How much is spent on tobacco control in Canada is very difficult to evaluate. There is no official figure, and bureaucrats and politicians are not especially keen to reveal the order of magnitude. My own estimates, extrapolated from scanty federal figures, and from access to information requests to provincial and municipal governments, suggest that at least $165 million were spent by all levels of government in 2001 (or during the closest fiscal year). Two thirds of this amount came from the federal government’s coffers, 30% from provincial governments, and the rest from municipalities.
These estimates are based on incomplete figures: much enforcement expenditure could not be captured, and municipal governments have become much more involved. In general, anti-smoking activities have increased much over the past few years. It is reasonable to believe that all levels of government currently spend more than $200 million every year to finance anti-smoking activities, and to enforce anti-smoking regulations.
Two hundred million dollars per year is a small amount in the ocean of public expenditures. It amounts to less than 0.05% of the $500 billion in annual public expenditures from all levels of government. The federal government, which is the most involved in anti-smoking activities, spends on this crusade less than 0.1% of its $175 billion of annual expenditures. Annual expenditures of $200 million correspond to less than $7 per Canadian resident. No individual will spend much protest time to save so little in taxes.
The problem is that the direct beneficiaries of anti-tobacco expenditures will, for their part, lobby hard to keep their jobs and perks. These beneficiaries include public-health bureaucrats and subsidized “non-governmental” organizations. For example, in fiscal year 2000-01, the Canadian Council for Tobacco Control received more than $400,000 from coerced federal taxpayers, and the Non-Smokers’ Rights Association grabbed more than $100,000.
No doubt all these people are well intentioned, and it is only a coincidence that they put their good intentions where their money is. As Public Choice economics shows, the taxpayer loses, special interest groups win.
Yet, even if $200 million per year is not much in the great statist scheme of things, there is an opportunity cost. Something is sacrificed by not allocating these resources to other useful purposes. For example, a memorandum I obtained under the Access to Information Act reveals the Québec government has been diverting money from breast cancer diagnosis to the enforcement of its 1998 Tobacco Act.
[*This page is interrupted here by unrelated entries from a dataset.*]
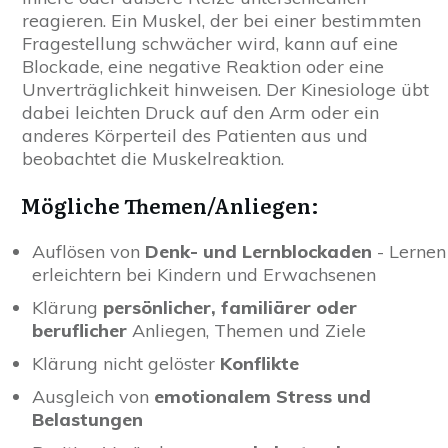
reagieren. Ein Muskel, der bei einer bestimmten
Fragestellung schwächer wird, kann auf eine
Blockade, eine negative Reaktion oder eine
Unverträglichkeit hinweisen. Der Kinesiologe übt
dabei leichten Druck auf den Arm oder ein
anderes Körperteil des Patienten aus und
beobachtet die Muskelreaktion.
Mögliche Themen/Anliegen:
Auflösen von
Denk- und Lernblockaden
- Lernen
erleichtern bei Kindern und Erwachsenen
Klärung
persönlicher, familiärer oder
beruflicher
Anliegen, Themen und Ziele
Klärung nicht gelöster
Konflikte
Ausgleich von
emotionalem Stress und
Belastungen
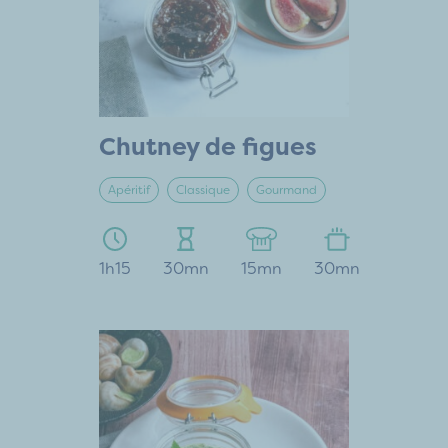
Chutney de figues
Apéritif
Classique
Gourmand
1h15
30mn
15mn
30mn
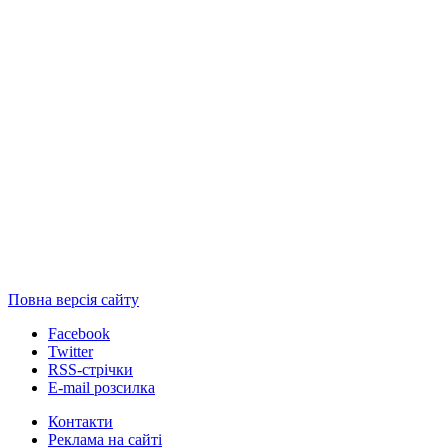
Повна версія сайту
Facebook
Twitter
RSS-стрічки
E-mail розсилка
Контакти
Реклама на сайті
On December 6, 2000, Health Deputy Minister Pierre Roy approved a request by Assistant Deputy Minister Richard Massé to extend an annual budget of $500,000 which, “[f]or fiscal year 2000-01 … came from the mammogram fund.”
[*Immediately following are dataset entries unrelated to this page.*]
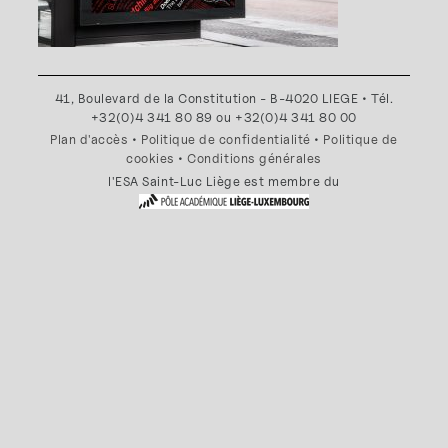
41, Boulevard de la Constitution - B-4020 LIEGE • Tél.
+32(0)4 341 80 89 ou +32(0)4 341 80 00
Plan d'accès
•
Politique de confidentialité
•
Politique de
cookies
•
Conditions générales
l'ESA Saint-Luc Liège est membre du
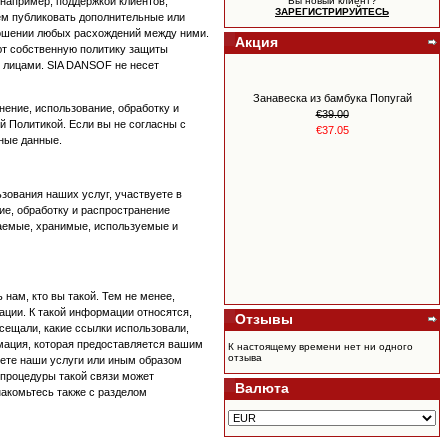
 например, поддержкой клиентов,
Вы новый клиент?
ЗАРЕГИСТРИРУЙТЕСЬ
ем публиковать дополнительные или
ношении любых расхождений между ними.
Акция
еют собственную политику защиты
и лицами. SIA DANSOF не несет
Занавеска из бамбука Попугай
нение, использование, обработку и
€39.00
 Политикой. Если вы не согласны с
€37.05
ные данные.
зования наших услуг, участвуете в
ие, обработку и распространение
раемые, хранимые, используемые и
нам, кто вы такой. Тем не менее,
ации. К такой информации относятся,
Отзывы
YL коллекция 30 терапевтических
осещали, какие ссылки использовали,
масел Europe 30 Oil Collection
мация, которая предоставляется вашим
К настоящему времени нет ни одного
€550.00
отзыва
уете наши услуги или иным образом
€517.00
процедуры такой связи может
Валюта
акомьтесь также с разделом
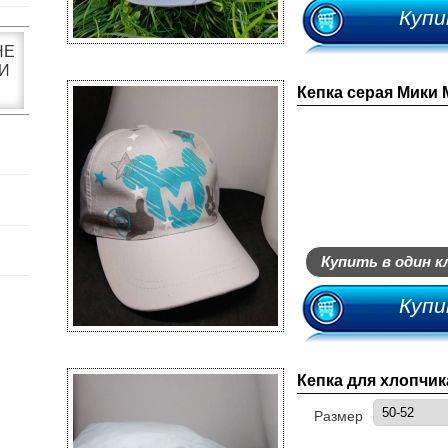
Купи
НЕ
И
Кепка серая Мики
Купить в один к
Купи
Кепка для хлопчик
Размер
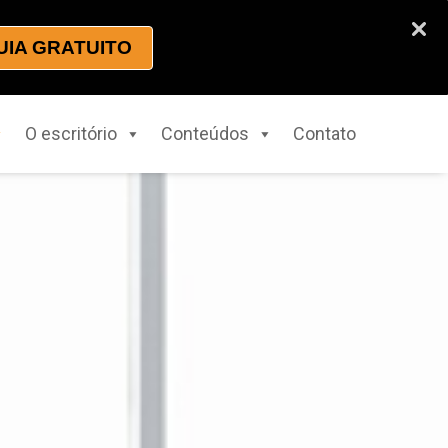
UIA GRATUITO
O escritório
Conteúdos
Contato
We don’t know, and we have no way of knowing, how much money in total Canadian governments have diverted from other health programs to their crusade against the lifestyles of the 25% of Canadians who smoke. We don’t know, and there is no way of knowing, what taxpayers would do with $200 million left in their own pockets. However, we can easily calculate that $200 million could pay for the operation of 400 CAT scanners.
Collective choices are much more imperfect than individual choices. It is time for the statocrats to leave adults alone, to let them live their lives as they want to.